Direct impact or nuclear weapons? How to save Earth from an asteroid

This screengrab made from NASA live feed on September 26, 2022, shows Dimorphos just before the Double Asteroid Redirection Test (DART) made impact with the asteroid, as watched by the NASA team (bottom left) at DART headquarters in Laurel, Maryland.

Photo credit: NASA

NASA's DART mission to test deflecting an asteroid using "kinetic impact" with a spaceship is just one way to defend planet Earth from an approaching object  -- and for now, the only method possible with current technology.

The operation is like playing billiards in space, using Newton's laws of motion to guide us. 

If an asteroid threat to Earth were real, a mission might need to be launched a year or two in advance to take on a small asteroid, or decades ahead of projected impact for larger objects hundreds of kilometers in diameter that could prove catastrophic to the planet. 

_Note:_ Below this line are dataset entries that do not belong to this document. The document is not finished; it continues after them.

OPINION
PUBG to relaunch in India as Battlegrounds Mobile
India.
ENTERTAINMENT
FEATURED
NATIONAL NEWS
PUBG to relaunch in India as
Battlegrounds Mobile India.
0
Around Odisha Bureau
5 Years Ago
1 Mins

Or, a larger object might require hits with multiple spacecraft.

"This demonstration will start to add tools to our toolbox of methods that could be used in the future," said Lindley Johnson, NASA's planetary defense office, in a recent briefing.

Other proposed ideas have included a futuristic-sounding "gravity tractor," or a mission to blow up the hypothetical object with a nuclear weapon -- the method preferred by Hollywood.

Gravity tractor

Should an approaching object be detected early -- years or decades before it would hit Earth -- a spaceship could be sent to fly alongside it for long enough to divert its path via using the ship's gravitational pull, creating a so-called gravity tractor.

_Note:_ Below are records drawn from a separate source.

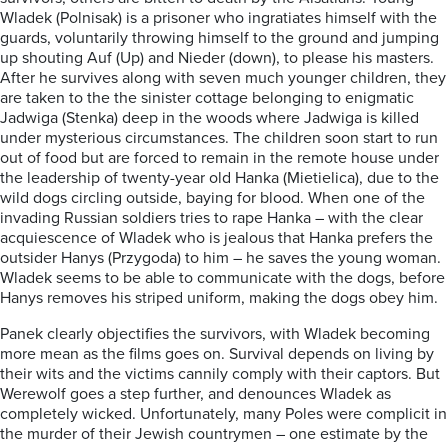
Wladek (Polnisak) is a prisoner who ingratiates himself with the
guards, voluntarily throwing himself to the ground and jumping
up shouting Auf (Up) and Nieder (down), to please his masters.
After he survives along with seven much younger children, they
are taken to the the sinister cottage belonging to enigmatic
Jadwiga (Stenka) deep in the woods where Jadwiga is killed
under mysterious circumstances. The children soon start to run
out of food but are forced to remain in the remote house under
the leadership of twenty-year old Hanka (Mietielica), due to the
wild dogs circling outside, baying for blood. When one of the
invading Russian soldiers tries to rape Hanka – with the clear
acquiescence of Wladek who is jealous that Hanka prefers the
outsider Hanys (Przygoda) to him – he saves the young woman.
Wladek seems to be able to communicate with the dogs, before
Hanys removes his striped uniform, making the dogs obey him.
Panek clearly objectifies the survivors, with Wladek becoming
more mean as the films goes on. Survival depends on living by
their wits and the victims cannily comply with their captors. But
Werewolf goes a step further, and denounces Wladek as
completely wicked. Unfortunately, many Poles were complicit in
the murder of their Jewish countrymen – one estimate by the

This method "has the virtue that the method of moving the asteroid is totally well understood -- it's gravity and we know how gravity works," Tom Statler, a DART program scientist at NASA said at a briefing last November when DART launched.

The mass of the spacecraft however would be a limiting factor -- and gravity tractors would be less effective for asteroids more than 500 meters in diameter, which are the very ones that pose the greatest threat. 

In a 2017 paper, NASA engineers proposed a way to overcome this snag: by having the spacecraft scoop material from the asteroid to enhance its own mass, and thus, gravity.

But none of these concepts have been tried, and would need decades to build, launch and test.

Nuclear detonation

Another option: launching nuclear explosives to redirect or destroy an asteroid. 

"This may be the only strategy that would be effective for the largest and most dangerous 'planet-killer' asteroids (more than one kilometer in diameter)," a NASA article on the subject says, adding such a strike might be useful as a "last resort" in case the other methods fail.

But these weapons are geopolitically controversial and technically banned from use in outer space.

Lori Glaze, NASA's planetary science division director said in a 2021 briefing that the agency believed the best way to deploy the weapons would be at a distance from an asteroid, in order to impart force on the object without blowing it into smaller pieces that could then multiply the threat to Earth.

A 2018 paper published in the "Journal of Experimental and Theoretical Physics" by Russian scientists looked at the direct detonation scenario.

E. Yu. Aristova and colleagues built miniature asteroid models and blasted them with lasers. Their experiments showed that blowing up a 200-meter asteroid would require a bomb 200 times as powerful as the one that exploded over Hiroshima in 1945. 

They also said it would be most effective to drill into the asteroid, bury the bomb, then blow it up -- just like in the movie Armageddon.